True followers of Jesus will be rewarded; they will receive the inheritance Jesus promised. But works-based levels of heavenly reward are not the focus of the parable. Furthermore, the parables on either side—The Ten Virgins (25:1–13) and The Sheep and the Goats (25:31–46)—confirm this conclusion. There are no degrees of readiness, faithfulness, or service—those in the kingdom are ready, faithful, and serving. They will hear: “Come, you who are blessed by my Father; inherit the kingdom prepared for you from the foundation of the world” (25:34; cf. 25:10; 21). The motivation for faithfulness focuses on pleasing God and the fulfillment of his word of promise.
WON’T EACH RECEIVE A REWARD FOR SOMETHING?
In 1 Corinthians 3:8, Paul says, “each will receive his own reward” according to the work each is given. Paul’s point here is not about varying degrees of reward but how God will judge and reward each person’s work according to whether it was founded in Christ (3:12–14). Note that Paul speaks specifically of Christian ministry here, and rewards are not held out as motives for faithfulness. In Colossians 3:24, however, Paul speaks more generally of “the reward of an inheritance” to all who do everything “for the Lord and not for people.”
Another text that mentions heavenly rewards is 1 Timothy 6:17–19:
Instruct those who are rich in the present age not to be arrogant or to set their hope on the uncertainty of wealth, but on God, who richly provides us with all things to enjoy. Instruct them to do what is good, to be rich in good works, to be generous and willing to share, storing up treasure for themselves as a good foundation for the coming age, so that they may take hold of what is truly life.
As in the Sermon on the Mount, “storing up” describes a life marked by service, generosity, and doing good to others—the kind of life that reflects and partakes in the life to come. If we ask, “So, what will we get?,” it means we don’t get, as in grasp, the text.
Finally, the word “crown” appears with some frequency in the New Testament.

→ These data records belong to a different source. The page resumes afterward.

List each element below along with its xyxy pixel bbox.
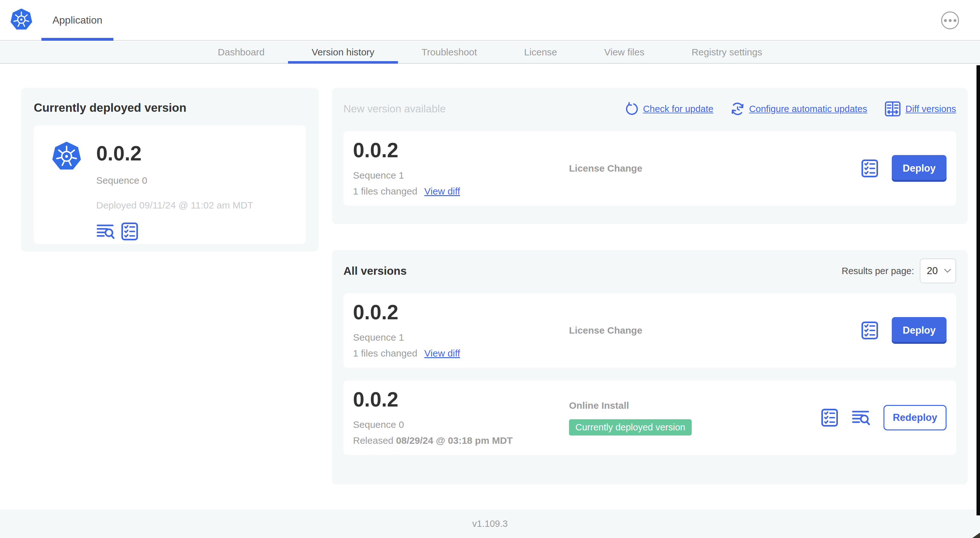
- tab-troubleshoot-label: Troubleshoot: [422, 47, 477, 58]
- version-row: 0.0.2 Sequence 0 Released 08/29/24 @ 03:…: [344, 381, 956, 455]
- tab-troubleshoot[interactable]: Troubleshoot: [398, 41, 501, 63]
- all-versions-header: All versions Results per page: 20: [344, 261, 956, 281]
- released-timestamp: Released 08/29/24 @ 03:18 pm MDT: [353, 435, 569, 446]
- preflight-checks-button[interactable]: [121, 222, 138, 241]
- update-actions: Check for update Configure automatic upd…: [625, 101, 956, 117]
- version-number: 0.0.2: [353, 302, 569, 322]
- kubernetes-logo: [10, 8, 33, 32]
- app-tab-active-underline: [41, 38, 113, 41]
- preflight-checks-button[interactable]: [821, 408, 838, 427]
- scheduled-refresh-icon: [730, 102, 745, 116]
- preflight-checks-button[interactable]: [861, 321, 878, 340]
- refresh-icon: [625, 102, 638, 116]
- version-number: 0.0.2: [353, 140, 569, 160]
- more-menu-button[interactable]: [941, 11, 959, 29]
- version-info: 0.0.2 Sequence 1 1 files changed View di…: [353, 302, 569, 359]
- preflight-checklist-icon: [121, 222, 138, 241]
- tab-registry-settings[interactable]: Registry settings: [668, 41, 786, 63]
- release-type: Online Install: [569, 400, 821, 411]
- preflight-checks-button[interactable]: [861, 159, 878, 178]
- kubernetes-logo: [51, 141, 82, 173]
- tab-version-history[interactable]: Version history: [288, 41, 398, 63]
- preflight-checklist-icon: [861, 321, 878, 340]
- tab-version-history-label: Version history: [312, 47, 374, 58]
- tab-license[interactable]: License: [501, 41, 581, 63]
- row-actions: Redeploy: [821, 405, 947, 430]
- preflight-checklist-icon: [861, 159, 878, 178]
- deploy-button[interactable]: Deploy: [892, 155, 947, 182]
- released-date: 08/29/24 @ 03:18 pm MDT: [396, 435, 512, 446]
- new-version-row: 0.0.2 Sequence 1 1 files changed View di…: [344, 131, 956, 206]
- files-changed: 1 files changed: [353, 348, 417, 359]
- version-sequence: Sequence 1: [353, 170, 569, 181]
- version-info: 0.0.2 Sequence 1 1 files changed View di…: [353, 140, 569, 197]
- preflight-checklist-icon: [821, 408, 838, 427]
- version-row: 0.0.2 Sequence 1 1 files changed View di…: [344, 293, 956, 368]
- deployed-timestamp: Deployed 09/11/24 @ 11:02 am MDT: [96, 200, 253, 211]
- row-actions: Deploy: [861, 155, 947, 182]
- tab-license-label: License: [524, 47, 557, 58]
- diff-versions-link[interactable]: Diff versions: [885, 101, 956, 117]
- version-logs-button[interactable]: [852, 409, 870, 427]
- ellipsis-icon: [944, 19, 956, 22]
- version-number: 0.0.2: [353, 389, 569, 410]
- version-logs-icon: [852, 409, 870, 427]
- currently-deployed-badge: Currently deployed version: [569, 419, 692, 435]
- new-version-panel: New version available Check for update C…: [332, 88, 967, 224]
- right-edge-artifact: [977, 65, 980, 516]
- release-type: License Change: [569, 325, 861, 336]
- version-sequence: Sequence 1: [353, 332, 569, 343]
- redeploy-button[interactable]: Redeploy: [883, 405, 947, 430]
- tab-registry-settings-label: Registry settings: [692, 47, 762, 58]
- check-for-update-link[interactable]: Check for update: [625, 102, 713, 116]
- console-version: v1.109.3: [472, 519, 508, 529]
- tab-dashboard[interactable]: Dashboard: [194, 41, 288, 63]
- currently-deployed-title: Currently deployed version: [34, 101, 306, 114]
- view-diff-link[interactable]: View diff: [424, 186, 460, 197]
- all-versions-title: All versions: [344, 265, 407, 277]
- tab-view-files[interactable]: View files: [581, 41, 668, 63]
- deployed-sequence: Sequence 0: [96, 175, 253, 186]
- chevron-down-icon: [944, 269, 951, 273]
- check-for-update-label: Check for update: [643, 104, 713, 114]
- all-versions-panel: All versions Results per page: 20 0.0.2 …: [332, 250, 967, 484]
- files-changed: 1 files changed: [353, 186, 417, 197]
- app-subnav: Dashboard Version history Troubleshoot L…: [0, 41, 980, 63]
- configure-automatic-updates-link[interactable]: Configure automatic updates: [730, 102, 867, 116]
- results-per-page-label: Results per page:: [842, 266, 914, 276]
- cursor-artifact: [972, 533, 980, 538]
- version-info: 0.0.2 Sequence 0 Released 08/29/24 @ 03:…: [353, 389, 569, 446]
- tab-view-files-label: View files: [605, 47, 644, 58]
- currently-deployed-meta: 0.0.2 Sequence 0 Deployed 09/11/24 @ 11:…: [96, 140, 253, 231]
- deployed-version-number: 0.0.2: [96, 143, 253, 163]
- tab-dashboard-label: Dashboard: [218, 47, 265, 58]
- app-tab-label: Application: [52, 14, 103, 26]
- new-version-header: New version available Check for update C…: [344, 99, 956, 118]
- view-diff-link[interactable]: View diff: [424, 348, 460, 359]
- new-version-title: New version available: [344, 103, 446, 115]
- version-logs-icon: [96, 222, 115, 240]
- release-type: License Change: [569, 163, 861, 174]
- app-header: Application: [0, 0, 980, 41]
- results-per-page: Results per page: 20: [842, 259, 956, 283]
- diff-versions-label: Diff versions: [905, 104, 956, 114]
- results-per-page-select[interactable]: 20: [920, 259, 956, 283]
- currently-deployed-panel: Currently deployed version 0.0.2: [21, 88, 318, 251]
- diff-versions-icon: [885, 101, 901, 117]
- deploy-button[interactable]: Deploy: [892, 317, 947, 344]
- version-sequence: Sequence 0: [353, 419, 569, 430]
- row-actions: Deploy: [861, 317, 947, 344]
- currently-deployed-card: 0.0.2 Sequence 0 Deployed 09/11/24 @ 11:…: [34, 125, 306, 244]
- released-label: Released: [353, 435, 393, 446]
- version-logs-button[interactable]: [96, 222, 115, 240]
- results-per-page-value: 20: [927, 265, 938, 277]
- deployed-actions: [96, 222, 253, 241]
- app-footer: v1.109.3: [0, 509, 980, 538]
- app-tab-application[interactable]: Application: [41, 0, 113, 40]
- configure-automatic-updates-label: Configure automatic updates: [749, 104, 867, 114]
- release-status: Online Install Currently deployed versio…: [569, 400, 821, 435]
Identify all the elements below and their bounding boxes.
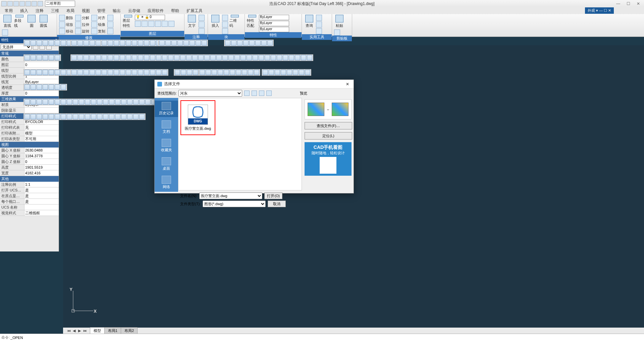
- property-value[interactable]: 1184.3778: [24, 153, 59, 159]
- qat-icon[interactable]: [7, 1, 13, 6]
- toolbar-icon[interactable]: [97, 99, 102, 105]
- toolbar-icon[interactable]: [85, 114, 90, 119]
- match-properties-button[interactable]: 特性匹配: [247, 15, 258, 28]
- toolbar-icon[interactable]: [138, 70, 143, 75]
- delete-icon[interactable]: [59, 15, 65, 21]
- toolbar-icon[interactable]: [174, 55, 179, 60]
- toolbar-icon[interactable]: [210, 55, 216, 60]
- toolbar-icon[interactable]: [187, 70, 192, 75]
- floating-toolbar[interactable]: [23, 84, 67, 91]
- toolbar-icon[interactable]: [287, 70, 292, 75]
- toolbar-icon[interactable]: [55, 99, 60, 105]
- toolbar-icon[interactable]: [216, 55, 222, 60]
- toolbar-icon[interactable]: [77, 70, 83, 75]
- toolbar-icon[interactable]: [127, 99, 132, 105]
- line-button[interactable]: 直线: [2, 15, 13, 28]
- toolbar-icon[interactable]: [206, 70, 211, 75]
- toolbar-icon[interactable]: [97, 114, 102, 119]
- toolbar-icon[interactable]: [71, 40, 77, 46]
- toolbar-icon[interactable]: [24, 84, 30, 90]
- toolbar-icon[interactable]: [144, 70, 149, 75]
- toolbar-icon[interactable]: [114, 55, 119, 60]
- file-list-area[interactable]: DWG 医疗室立面.dwg: [178, 98, 302, 190]
- property-value[interactable]: 是: [24, 199, 59, 204]
- property-section-header[interactable]: 其他: [0, 176, 59, 182]
- up-icon[interactable]: [252, 91, 257, 96]
- toolbar-icon[interactable]: [283, 55, 288, 60]
- paste-button[interactable]: 粘贴: [334, 15, 345, 28]
- toolbar-icon[interactable]: [305, 70, 310, 75]
- color-dropdown[interactable]: ByLayer: [259, 15, 289, 20]
- toolbar-icon[interactable]: [31, 84, 36, 90]
- toolbar-icon[interactable]: [114, 40, 119, 46]
- floating-toolbar[interactable]: [70, 54, 313, 61]
- toolbar-icon[interactable]: [299, 70, 304, 75]
- menu-item[interactable]: 布局: [64, 8, 77, 14]
- toolbar-icon[interactable]: [204, 55, 210, 60]
- toolbar-icon[interactable]: [84, 70, 89, 75]
- toolbar-icon[interactable]: [108, 55, 113, 60]
- toolbar-icon[interactable]: [139, 99, 145, 105]
- toolbar-icon[interactable]: [31, 99, 36, 105]
- toolbar-icon[interactable]: [126, 40, 131, 46]
- toolbar-icon[interactable]: [275, 70, 280, 75]
- toolbar-icon[interactable]: [237, 40, 243, 46]
- toolbar-icon[interactable]: [55, 55, 60, 60]
- arc-button[interactable]: 圆弧: [38, 15, 49, 28]
- toolbar-icon[interactable]: [138, 40, 143, 46]
- qat-icon[interactable]: [13, 1, 19, 6]
- toolbar-icon[interactable]: [132, 40, 137, 46]
- toolbar-icon[interactable]: [77, 40, 83, 46]
- toolbar-icon[interactable]: [96, 55, 101, 60]
- toolbar-icon[interactable]: [218, 70, 223, 75]
- stretch-icon[interactable]: [75, 21, 81, 27]
- toolbar-icon[interactable]: [133, 114, 139, 119]
- toolbar-icon[interactable]: [24, 99, 30, 105]
- polyline-button[interactable]: 多段线: [14, 15, 25, 28]
- lineweight-dropdown[interactable]: ByLayer: [259, 27, 289, 32]
- toolbar-icon[interactable]: [236, 70, 241, 75]
- toolbar-icon[interactable]: [43, 84, 48, 90]
- toolbar-icon[interactable]: [159, 40, 165, 46]
- toolbar-icon[interactable]: [212, 70, 217, 75]
- dialog-close-icon[interactable]: ✕: [344, 82, 351, 87]
- property-value[interactable]: 0: [24, 62, 59, 67]
- property-value[interactable]: 1:1: [24, 182, 59, 187]
- qrcode-button[interactable]: 二维码: [229, 15, 240, 28]
- align-icon[interactable]: [91, 15, 97, 21]
- command-line[interactable]: 命令: _OPEN: [0, 334, 644, 341]
- sidebar-favorites[interactable]: 收藏夹: [155, 137, 178, 154]
- close-icon[interactable]: ✕: [634, 1, 643, 6]
- toolbar-icon[interactable]: [180, 55, 185, 60]
- toolbar-icon[interactable]: [61, 70, 66, 75]
- toolbar-icon[interactable]: [120, 40, 125, 46]
- cancel-button[interactable]: 取消: [268, 201, 286, 207]
- model-tab[interactable]: 模型: [90, 327, 105, 334]
- toolbar-icon[interactable]: [43, 40, 48, 46]
- toolbar-icon[interactable]: [114, 70, 119, 75]
- toolbar-icon[interactable]: [109, 114, 114, 119]
- toolbar-icon[interactable]: [120, 55, 125, 60]
- toolbar-icon[interactable]: [49, 114, 54, 119]
- toolbar-icon[interactable]: [248, 70, 253, 75]
- toolbar-icon[interactable]: [91, 114, 96, 119]
- tab-nav-next-icon[interactable]: ▶: [77, 329, 82, 333]
- toolbar-icon[interactable]: [202, 40, 207, 46]
- lookin-dropdown[interactable]: 河东: [178, 90, 242, 97]
- toolbar-icon[interactable]: [224, 70, 229, 75]
- toolbar-icon[interactable]: [37, 99, 42, 105]
- toolbar-icon[interactable]: [108, 40, 113, 46]
- toolbar-icon[interactable]: [259, 55, 264, 60]
- toolbar-icon[interactable]: [24, 114, 30, 119]
- minimize-icon[interactable]: —: [614, 1, 623, 6]
- toolbar-icon[interactable]: [79, 99, 84, 105]
- mirror-icon[interactable]: [91, 21, 97, 27]
- toolbar-icon[interactable]: [242, 70, 247, 75]
- toolbar-icon[interactable]: [139, 114, 145, 119]
- floating-toolbar[interactable]: [224, 40, 274, 46]
- menu-item[interactable]: 插入: [17, 8, 31, 14]
- sidebar-desktop[interactable]: 桌面: [155, 156, 178, 172]
- floating-toolbar[interactable]: [23, 54, 61, 61]
- toolbar-icon[interactable]: [37, 40, 42, 46]
- toolbar-icon[interactable]: [249, 40, 255, 46]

This term is often associated with heavenly rewards. The believer’s crown, however, is a metaphor for the glory of eternal life (e.g., 2 Tim. 4:8; James 1:12; 1 Pet. 5:4; Rev. 2:10). The promised reward of eternal life exhorts believers to persevere in faith.
FOCUS ON THE GIVER, THE REWARD WILL FOLLOW
The Bible holds out a future reward for God’s people, but it doesn’t teach that we earn rewards by obedience. Neither does it hold out rewards as the motivation for obedience. Doing so would pass over the one who gives and is the reward in favor of the rewards themselves—namely, God himself.
Christians should never think of obedience, love, or service in terms of earning some future pay-off. Though evangelicals will continue to disagree on the nature of heavenly rewards, we must all take care that in our preaching and teaching we don’t give the impression that heaven in the presence of Christ is glorious, but rewards will make it even better. Christ, through whom we have forgiveness and eternal life, is all the reward we need.